Statistics from Huntingdonshire District Council reveal at least 40 parishes in the district are served by just one pub.
But there are many villages and hamlets now without licensed premises altogether. These include Oldhurst, Kings Ripton, Covington, Stonely, Toseland and Wennington which have all seen their pubs closed or turned into residential accommodation.
Simon Peck, chairman of Covington Parish Council, said: "We lost the Red Cow about 10 years ago and recently we lost the Nag's Head in Hargrave, which was our next nearest pub.
"It means we've got a half-hour walk to Dean or Tilbrook, which is fine in summer but obviously not ideal in winter evenings.
"We do have a thriving village hall but we don't have that spontaneous opportunity to go to the pub and see who is in.
"Increasingly, it seems, we are living in communities with no central meeting point."
Other traditional pubs to disappear in Huntingdonshire in recent years include The Harrier in Brampton, now the Masala Bar and Restaurant, and the Monagu Arms at Grafham. While a new bar/restaurant is a welcome addition to most villages and towns, it is argued the addition should not be at the expense of the local watering hole.
The Crown Inn, at Broughton, is a prime example of how a community could be missing out if they lose their pub. In 2001, members of the local community clubbed together to stop the pub being sold off and retained its use for the community.
The Lord John Russell pub in Russell Street, St Neots, is another example of a pub at the heart of its community where the local residents are encouraged through the door.
Under new ownership, landlord Charles Smith offers incentives for the elderly population in surrounding streets to use the pub, and also runs evening events - such as a skittles league - to attract other customers.

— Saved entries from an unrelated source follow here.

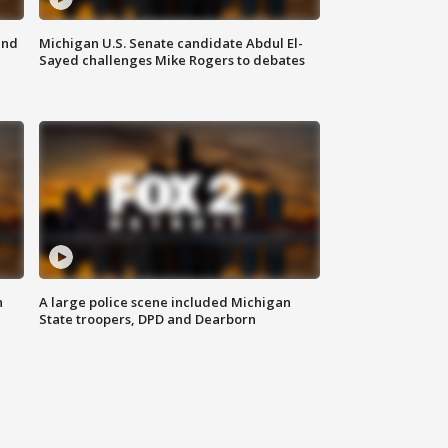
and
Michigan U.S. Senate candidate Abdul El-
Sayed challenges Mike Rogers to debates
n
A large police scene included Michigan
State troopers, DPD and Dearborn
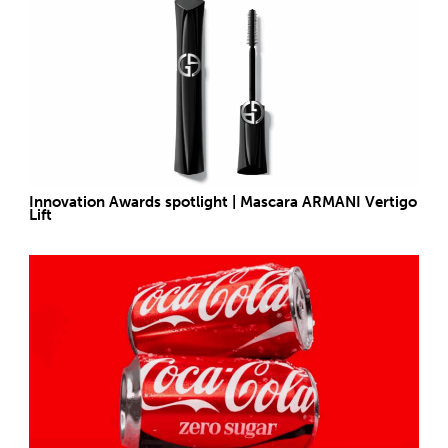
Innovation Awards spotlight | Mascara ARMANI Vertigo
Lift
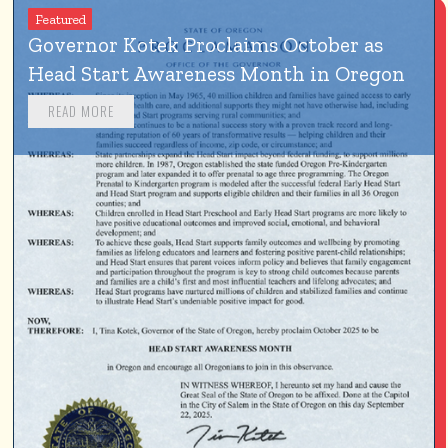
Featured
Governor Kotek Proclaims October as 
Head Start Awareness Month in Oregon
READ MORE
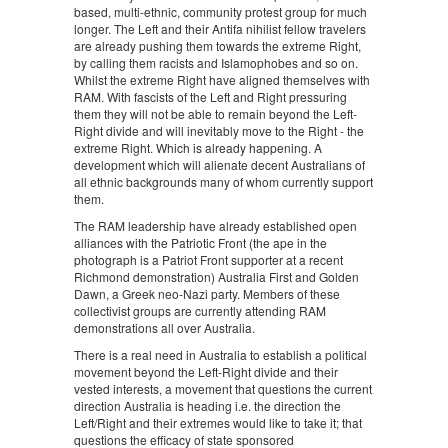
based, multi-ethnic, community protest group for much
longer. The Left and their Antifa nihilist fellow travelers
are already pushing them towards the extreme Right,
by calling them racists and Islamophobes and so on.
Whilst the extreme Right have aligned themselves with
RAM. With fascists of the Left and Right pressuring
them they will not be able to remain beyond the Left-
Right divide and will inevitably move to the Right - the
extreme Right. Which is already happening. A
development which will alienate decent Australians of
all ethnic backgrounds many of whom currently support
them.
The RAM leadership have already established open
alliances with the Patriotic Front (the ape in the
photograph is a Patriot Front supporter at a recent
Richmond demonstration) Australia First and Golden
Dawn, a Greek neo-Nazi party. Members of these
collectivist groups are currently attending RAM
demonstrations all over Australia.
There is a real need in Australia to establish a political
movement beyond the Left-Right divide and their
vested interests, a movement that questions the current
direction Australia is heading i.e. the direction the
Left/Right and their extremes would like to take it; that
questions the efficacy of state sponsored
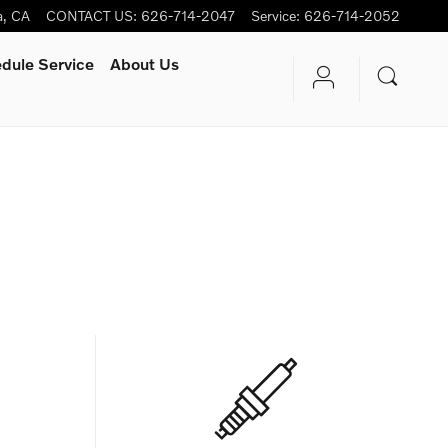
a
,
CA
CONTACT US
:
626-714-2047
Service
:
626-714-2052
dule Service
About Us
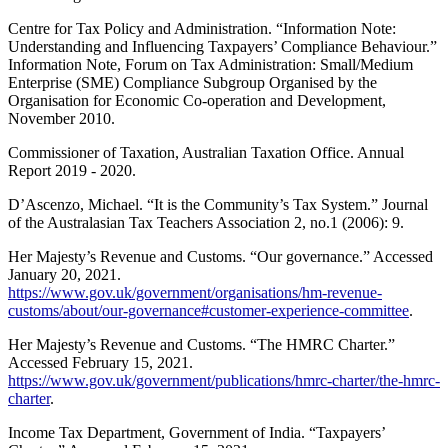
Centre for Tax Policy and Administration. “Information Note:
Understanding and Influencing Taxpayers’ Compliance Behaviour.”
Information Note, Forum on Tax Administration: Small/Medium
Enterprise (SME) Compliance Subgroup Organised by the
Organisation for Economic Co-operation and Development,
November 2010.
Commissioner of Taxation, Australian Taxation Office. Annual
Report 2019 - 2020.
D’Ascenzo, Michael. “It is the Community’s Tax System.” Journal
of the Australasian Tax Teachers Association 2, no.1 (2006): 9.
Her Majesty’s Revenue and Customs. “Our governance.” Accessed
January 20, 2021.
https://www.gov.uk/government/organisations/hm-revenue-
customs/about/our-governance#customer-experience-committee
.
Her Majesty’s Revenue and Customs. “The HMRC Charter.”
Accessed February 15, 2021.
https://www.gov.uk/government/publications/hmrc-charter/the-hmrc-
charter
.
Income Tax Department, Government of India. “Taxpayers’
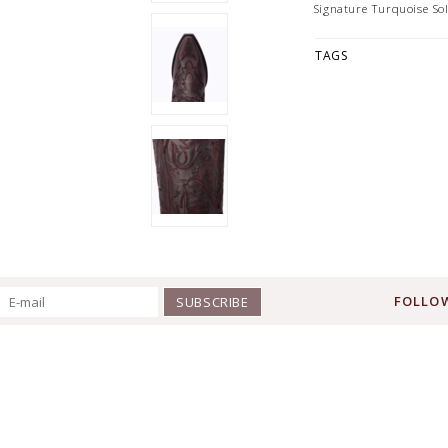
Signature Turquoise So
TAGS
FOLLOW
SUBSCRIBE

"We aim to serve our local community, so we do casserole and crumble specials during the week and offer smaller meal portions as well.
"We are one of the few back-street community pubs left in St Neots - unfortunately it seems we are one of a dying breed."
Theories as to the diminishing numbers of traditional drinking houses include greater respect for drink-drive laws and competition from supermarkets and off-licences that are able to offer cheap beer and wine for people to enjoy in their homes.
In addition, we are also becoming a nation of food lovers - a night out will more often be aimed at indulging in good food.
Some landlords see this as the only way to survive in a tough market place.
Trevor Fowler, landlord of the Samuel Pepys Diary Rooms in Huntingdon High Street, has taken steps to modernise his pub.
It has recently been refurbished to brighten the inside and a new bistro-style menu was introduced.
He said: "Increasingly pubs are having to adapt to survive and it is things like the introduction of more upmarket menus that can help tempt people back to their local. Our changes have been very popular to date."
However, there is some protection for a limited number of pubs. HDC has a policy that refuses to grant permission for change of use to the last remaining village pubs. . . unless there is evidence of little public support for the facility.
Only last year the council refused to allow the King of the Belgians, in Hartford, to become a house.
But this change of use does not include altering licensed premises from a public house to a bar or restaurant and many Huntingdonshire residents feel their options are limited.
One Hartford resident told The Hunts Post: "It seems that bistros are springing up all over the place and the traditional pub with an open fire, real beers and simple, reasonably-priced food is no more."
Back to Mr Ross, of CAMRA: "A friend of mine went for a drink in what used to be The Harrier, in Brampton, but it wasn't long before he found a restaurant menu in his hands, but this seems to be the current trend.
"People must support their local pub to ensure they keep it."